Mature Love In The Fall Of Life

Mature love in the fall of life

Mature love is determined by life experience and a serene heart. We are talking about souls in the fall of their lives here. They find each other at the end of a phase of life and have a different idea of ​​love. For them, love is not a conquest or an invasion, but a simple connection based on joy, tenderness and mutual understanding. These relationships are (usually) honest and open the way for a wonderful period in life.

We often hear that true love awaits us in the golden years. But that’s not quite true. Because we tend to make the mistake of endlessly comparing with our other life experiences. The reality is actually a bit simpler. Existence is ultimately knowing how to appreciate everything that happens at each stage of life. We learn to appreciate our childhood experiences with all the good and bad choices we have made. At the same time, we find in each a gift that the later years offer us.

Life stages and experiences

In each life cycle we receive external information and experiences in a specific way. When we are young, we let in almost everything. With enthusiasm and inexhaustible energy we open our arms to the world and to everything that comes our way. We are like intense summer storms. Later on, we become more selective and cautious. The memory of those intense summers lingers. But we prefer warm breezes that evoke tranquility, golden afternoons and serene beaches.

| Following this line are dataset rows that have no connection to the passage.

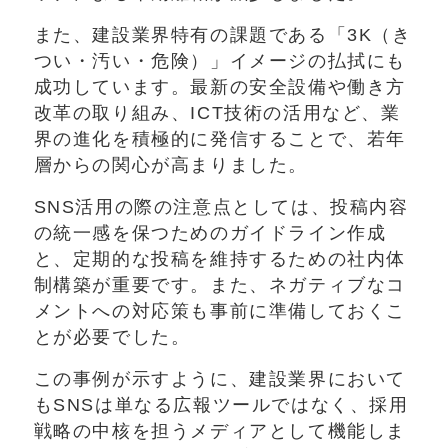
また、建設業界特有の課題である「3K（き
つい・汚い・危険）」イメージの払拭にも
成功しています。最新の安全設備や働き方
改革の取り組み、ICT技術の活用など、業
界の進化を積極的に発信することで、若年
層からの関心が高まりました。
SNS活用の際の注意点としては、投稿内容
の統一感を保つためのガイドライン作成
と、定期的な投稿を維持するための社内体
制構築が重要です。また、ネガティブなコ
メントへの対応策も事前に準備しておくこ
とが必要でした。
この事例が示すように、建設業界において
もSNSは単なる広報ツールではなく、採用
戦略の中核を担うメディアとして機能しま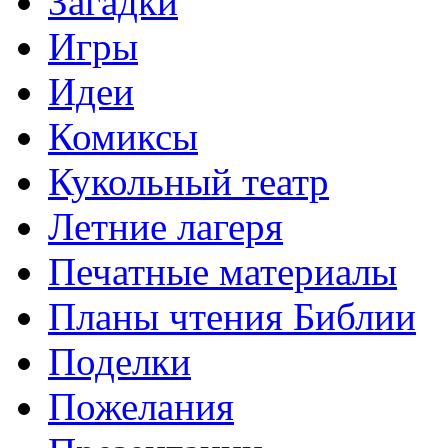
Загадки
Игры
Идеи
Комиксы
Кукольный театр
Летние лагеря
Печатные материалы
Планы чтения Библии
Поделки
Пожелания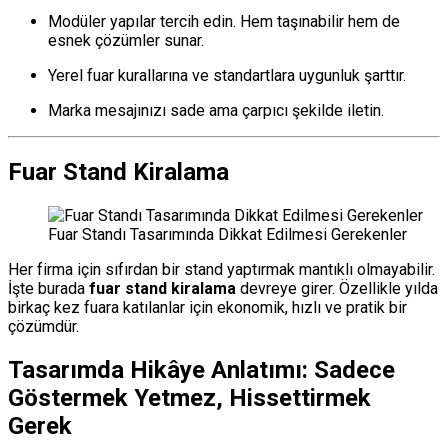
Modüler yapılar tercih edin. Hem taşınabilir hem de
esnek çözümler sunar.
Yerel fuar kurallarına ve standartlara uygunluk şarttır.
Marka mesajınızı sade ama çarpıcı şekilde iletin.
Fuar Stand Kiralama
Fuar Standı Tasarımında Dikkat Edilmesi Gerekenler
Her firma için sıfırdan bir stand yaptırmak mantıklı olmayabilir.
İşte burada
fuar stand kiralama
devreye girer. Özellikle yılda
birkaç kez fuara katılanlar için ekonomik, hızlı ve pratik bir
çözümdür.
Tasarımda Hikâye Anlatımı: Sadece
Göstermek Yetmez, Hissettirmek
Gerek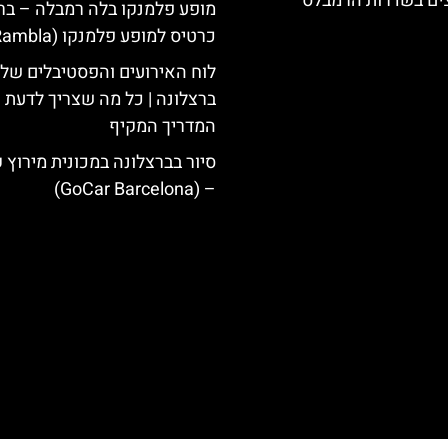
צים בשדרות הרמבלס
מופע פלמנקו בלה רמבלה – ברצ
כרטיס למופע פלמנקו (La Rambla)
לוח האירועים והפסטיבלים של
ברצלונה | כל מה שצריך לדעת |
המדריך המקיף
סיור בברצלונה במכונית מירוץ 
– (GoCar Barcelona)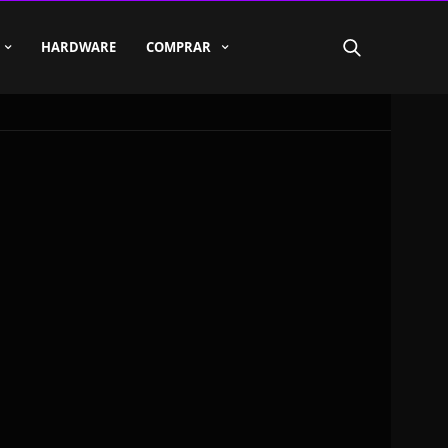
HARDWARE
COMPRAR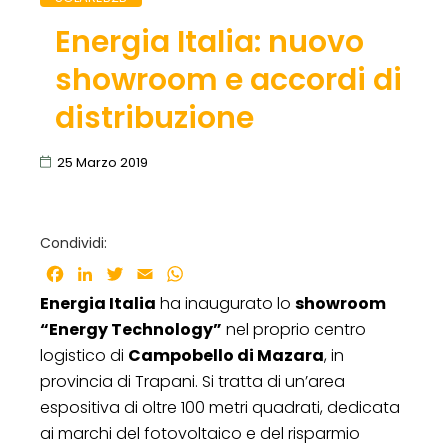
Energia Italia: nuovo
showroom e accordi di
distribuzione
25 Marzo 2019
Condividi:
Facebook
LinkedIn
Twitter
Email
WhatsApp
Energia Italia
ha inaugurato lo
showroom
“Energy Technology”
nel proprio centro
logistico di
Campobello di Mazara
, in
provincia di Trapani. Si tratta di un’area
espositiva di oltre 100 metri quadrati, dedicata
ai marchi del fotovoltaico e del risparmio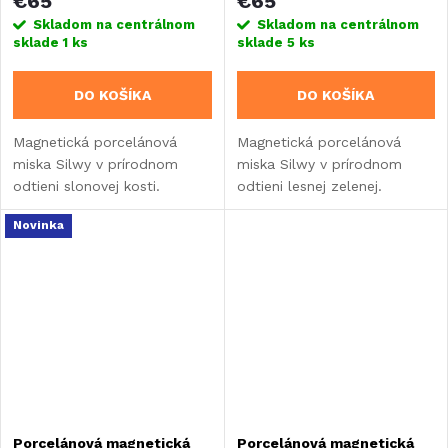
€65
€65
Skladom na centrálnom
Skladom na centrálnom
sklade
1 ks
sklade
5 ks
DO KOŠÍKA
DO KOŠÍKA
Magnetická porcelánová
Magnetická porcelánová
miska Silwy v prírodnom
miska Silwy v prírodnom
odtieni slonovej kosti.
odtieni lesnej zelenej.
Súprava 2 ks, objem 0,6 l.
Súprava 2 ks, objem 0,6 l
Novinka
Porcelánová magnetická
Porcelánová magnetická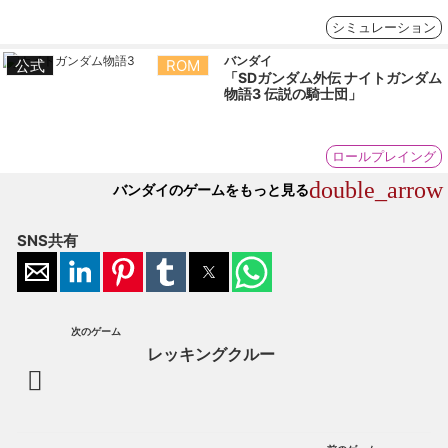
シミュレーション
バンダイ
公式
ROM
「SDガンダム外伝 ナイトガンダム
物語3 伝説の騎士団」
ロールプレイング
double_arrow
バンダイのゲームをもっと見る
SNS共有
次のゲーム
レッキングクルー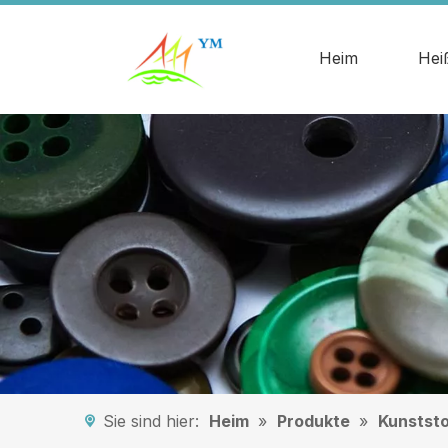
Heim
Hei
Sie sind hier:
Heim
»
Produkte
»
Kunstst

Mature love is also open to cheerfulness or innocence. But she doesn’t want to make the same old mistakes again. Mature love knows that couples are not soul mates. Rather, they are two separate souls who each have their own (and sometimes very different) experiences. They are individual souls who want to give love another chance. And why not? Let’s dig a little deeper into this concept of adult love.

Man and a woman holding each other for a heart as a symbol of mature love

Mature love, when getting older equals being happy

Alberto and Maite are both over sixty. Today they have decided to take the big step: they are going to live together. Not all of their children are happy with this decision. One of them said ‘He only does it for the money.’ “They just want to hide their loneliness,” another said. Another child said in a whisper, “It’s just a phase.” ‘In a few months they will be back with their own things, their books, their trips, their grandchildren…’.

But neither Alberto nor Maite cares too much about these criticisms and opinions. That’s not important to them right now. Wrinkles and scars may disfigure their skin, but they also line their hearts and their will with power. They know what they are about to do and why. And they are no longer children. Maturity gives us wisdom and not innocence. Their emotional baggage contains so many experiences. So this decision is not just a whim or a phase.

The older generation versus the younger

It doesn’t matter what the opinions of sons, daughters or everyone else are. Because they don’t really see what’s there. But love in the fall of life has no ego and does not feel the need to prove itself. Mature love has nothing artificial. Her thoughts, purpose and caresses are so sincere that the light of truth illumines them. It is a feeling of fullness that fills the mind, hands and heart.

A heart against a green background

On the other hand, there is also another fact that Alberto and Maite are undoubtedly familiar with. Many younger people believe that maturity in the fall years of life equals passivity and resignation. As if love or passion has an expiration date. As if it is off limits for people with gray hair or for those who have more years of life behind them than they anticipate.

The younger generation misses the mark here. Because this is what positive psychology teaches us. The luck curve reaches its highest peak during this phase. This is a stage of life where love is a more simple and pure experience.

The new timeline and the importance of love

Love in later life offers a more satisfying rest than love at a younger age. It is not a fire that burns on the skin. But it is a river that takes us on a journey of discovery together with our partner. It’s an opportunity to grow, experiment and nurture a new kind of happiness. Skeptics may not believe this. But at this stage of life, people usually experience a greater sense of psychological well-being.

Economists Blanchflower and Oswald have conducted an interesting study. Their conclusion was that the perceptions of happiness and of personal satisfaction are actually most intense during childhood and old age. If we were to imagine happiness over the course of life, the curve would have a ‘U’ shape. The first peak would occur during childhood and the second around age fifty.

Getting older and being happy

Woman and a man merging as a symbol of mature love

But it is clear that aging does not guarantee psychological maturity. Emotional balance is also not something that just happens spontaneously. Yet much of the elderly population succeeds in doing this with exceptional integrity and a beautiful demeanor.

Some people not only accumulate years but also nurture their desires and dreams. There are men and women who have fully developed themselves. They possess charisma and have achieved the alchemy that combines wisdom with hope, serenity with passion, and desire with modesty.

Adult love may not be as intense as the first love you experience as a teenager, but it is undoubtedly more fruitful and satisfying.